What to do:
Find the line with "Чистая выручка от" in the records below. Output exactly from there until after the line with "Demokrasinin tersi ne", without pictures.

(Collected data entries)
#####
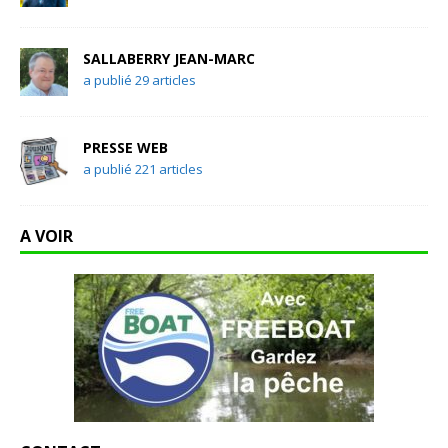
SALLABERRY JEAN-MARC
a publié 29 articles
PRESSE WEB
a publié 221 articles
A VOIR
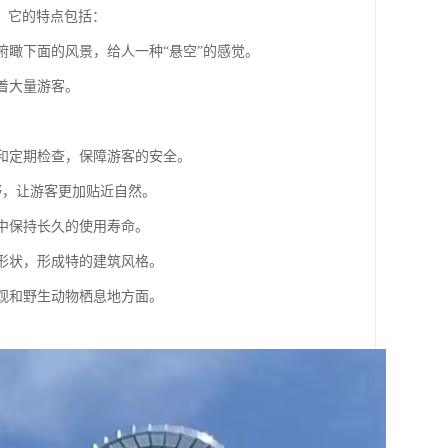
。它的特点包括：
以俯瞰下面的风景，给人一种“悬空”的感觉。
引着大量游客。
栏和定期检查，保障游客的安全。
视野，让游客更加贴近自然。
境中保持长久的使用寿命。
旋形状，形成特的建筑风格。
景观和野生动物栖息地方面。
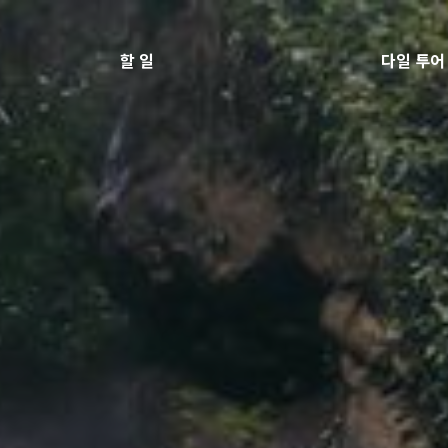
할 일
다일 투어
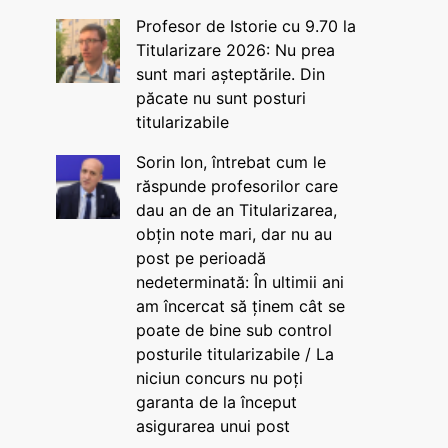
Profesor de Istorie cu 9.70 la
Titularizare 2026: Nu prea
sunt mari așteptările. Din
păcate nu sunt posturi
titularizabile
Sorin Ion, întrebat cum le
răspunde profesorilor care
dau an de an Titularizarea,
obțin note mari, dar nu au
post pe perioadă
nedeterminată: În ultimii ani
am încercat să ținem cât se
poate de bine sub control
posturile titularizabile / La
niciun concurs nu poți
garanta de la început
asigurarea unui post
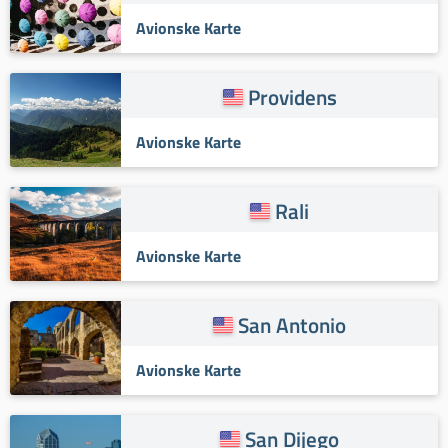
Avionske Karte
Providens
Avionske Karte
Rali
Avionske Karte
San Antonio
Avionske Karte
San Dijego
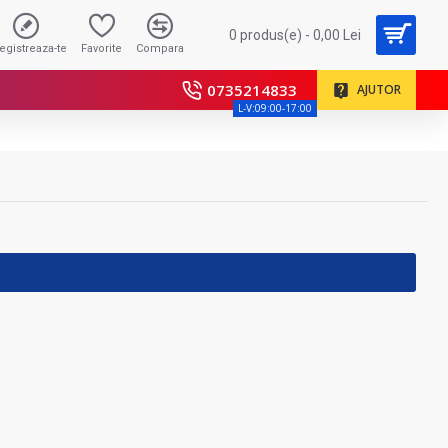
0 produs(e) - 0,00 Lei
registreaza-te
Favorite
Compara
0735214833
AJUTOR
L-V:09:00-17:00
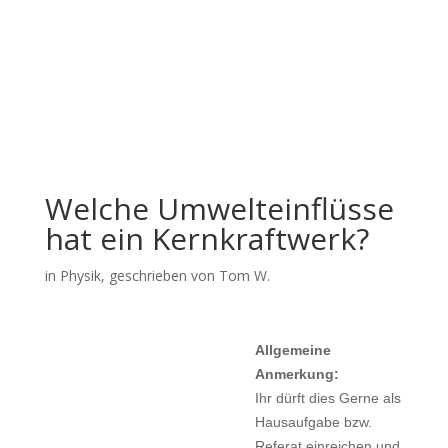
Welche Umwelteinflüsse
hat ein Kernkraftwerk?
in
Physik
, geschrieben von Tom W.
Allgemeine
Anmerkung:
Ihr dürft dies Gerne als
Hausaufgabe bzw.
Referat einreichen und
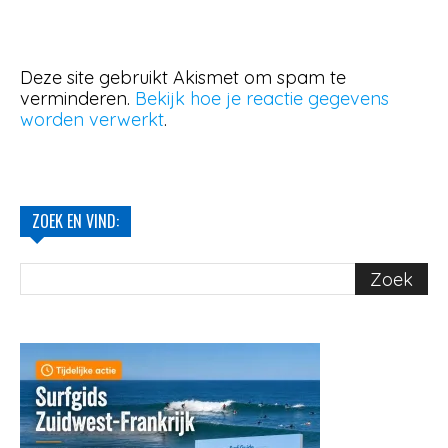
Deze site gebruikt Akismet om spam te
verminderen.
Bekijk hoe je reactie gegevens
worden verwerkt
.
ZOEK EN VIND:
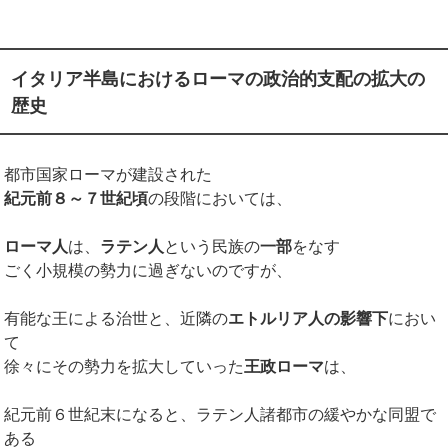
イタリア半島におけるローマの政治的支配の拡大の
歴史
都市国家ローマが建設された
紀元前８～７世紀頃
の段階においては、
ローマ人
は、
ラテン人
という民族の
一部
をなす
ごく小規模の勢力に過ぎないのですが、
有能な王による治世と、近隣の
エトルリア人の影響下
におい
て
徐々にその勢力を拡大していった
王政ローマ
は、
紀元前６世紀末になると、ラテン人諸都市の緩やかな同盟で
ある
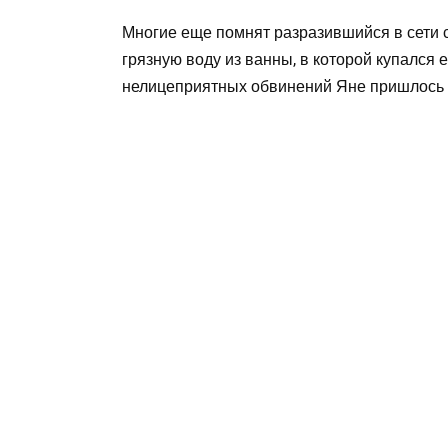
Многие еще помнят разразившийся в сети с
грязную воду из ванны, в которой купался 
нелицеприятных обвинений Яне пришлось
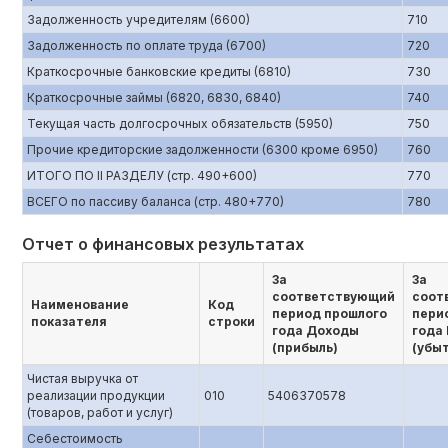
Задолженность учредителям (6600)
710
Задолженность по оплате труда (6700)
720
Краткосрочные банковские кредиты (6810)
730
Краткосрочные займы (6820, 6830, 6840)
740
Текущая часть долгосрочных обязательств (5950)
750
Прочие кредиторские задолженности (6300 кроме 6950)
760
ИТОГО ПО II РАЗДЕЛУ (стр. 490+600)
770
ВСЕГО по пассиву баланса (стр. 480+770)
780
Отчет о финансовых результатах
За
За
соответствующий
соот
Наименование
Код
период прошлого
пери
показателя
строки
года Доходы
года
(прибыль)
(убы
Чистая выручка от
реализации продукции
010
5406370578
(товаров, работ и услуг)
Себестоимость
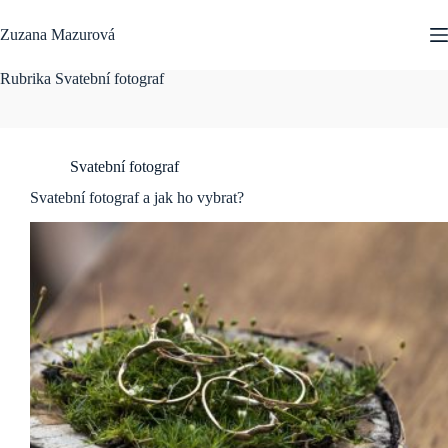
Skip
to
Zuzana Mazurová
content
Rubrika
Svatební fotograf
Svatební fotograf
Svatební fotograf a jak ho vybrat?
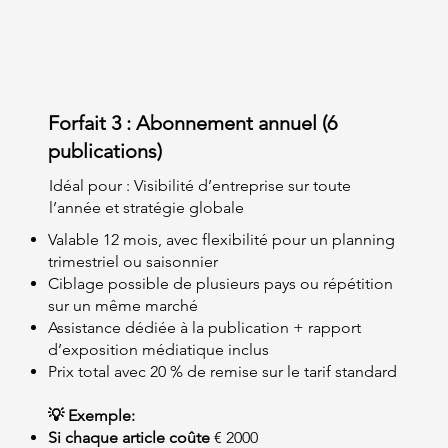
Forfait 3 : Abonnement annuel (6
publications)
Idéal pour : Visibilité d’entreprise sur toute
l’année et stratégie globale
Valable 12 mois, avec flexibilité pour un planning
trimestriel ou saisonnier
Ciblage possible de plusieurs pays ou répétition
sur un même marché
Assistance dédiée à la publication + rapport
d’exposition médiatique inclus
Prix total avec 20 % de remise sur le tarif standard
💡 Exemple:
Si chaque article coûte
€ 2000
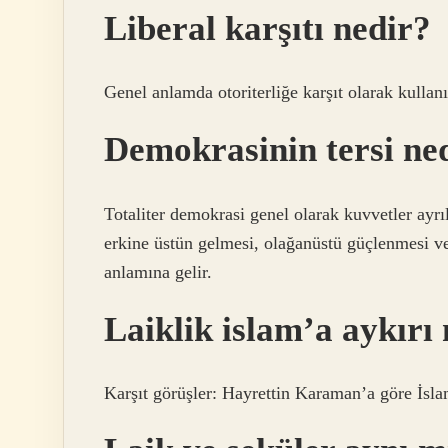
Liberal karşıtı nedir?
Genel anlamda otoriterliğe karşıt olarak kullanıl
Demokrasinin tersi ne
Totaliter demokrasi genel olarak kuvvetler ayr
erkine üstün gelmesi, olağanüstü güçlenmesi 
anlamına gelir.
Laiklik islam’a aykırı
Karşıt görüşler: Hayrettin Karaman’a göre İsla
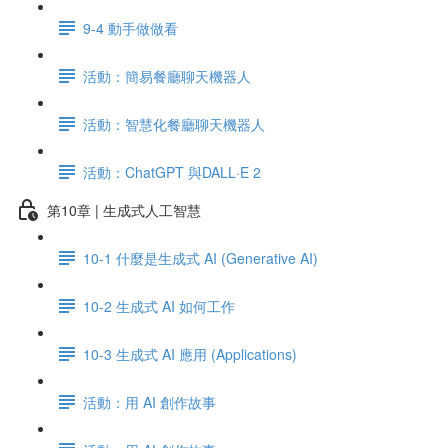
9-4 動手做做看
活動：簡易餐廳聊天機器人
活動：智慧化餐廳聊天機器人
活動：ChatGPT 與DALL·E 2
第10章 | 生成式人工智慧
10-1 什麼是生成式 AI (Generative AI)
10-2 生成式 AI 如何工作
10-3 生成式 AI 應用 (Applications)
活動：用 AI 創作故事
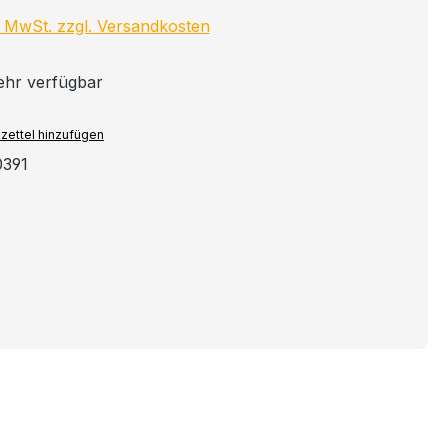
l. MwSt. zzgl. Versandkosten
ehr verfügbar
zettel hinzufügen
0391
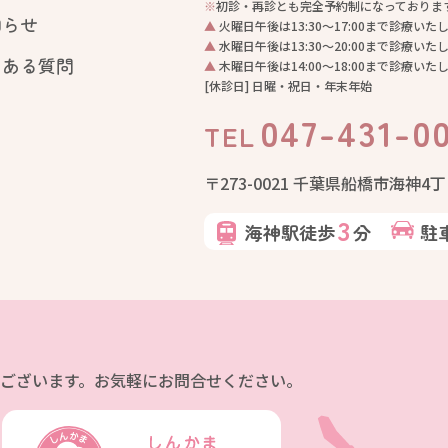
※
初診・再診とも完全予約制になっておりま
知らせ
▲
火曜日午後は13:30〜17:00まで診療いた
▲
水曜日午後は13:30〜20:00まで診療いた
くある質問
▲
木曜日午後は14:00〜18:00まで診療いた
[休診日] 日曜・祝日・年末年始
047-431-0
TEL
〒273-0021 千葉県船橋市海神4丁
3
海神駅徒歩
分
駐
ございます。お気軽にお問合せください。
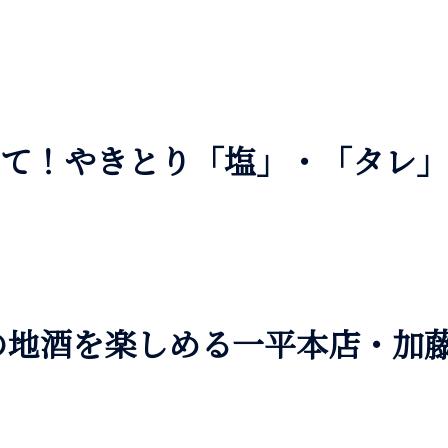
kにて！やきとり「塩」・「タレ
の地酒を楽しめる一平本店・加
#####
Result for this task:
Чистая выручка от
реализации продукции
010
5406370578
(товаров, работ и услуг)
Себестоимость
Skip
to
Zuzana Mazurová
content
Rubrika
Svatební fotograf
Svatební fotograf
Svatební fotograf a jak ho vybrat?
Forfait 3 : Abonnement annuel (6
publications)
Idéal pour : Visibilité d’entreprise sur toute
l’année et stratégie globale
Valable 12 mois, avec flexibilité pour un planning
trimestriel ou saisonnier
Ciblage possible de plusieurs pays ou répétition
sur un même marché
Assistance dédiée à la publication + rapport
d’exposition médiatique inclus
Prix total avec 20 % de remise sur le tarif standard
💡 Exemple:
Si chaque article coûte
€ 2000
Liberal karşıtı nedir?
Genel anlamda otoriterliğe karşıt olarak kullanıl
Demokrasinin tersi ne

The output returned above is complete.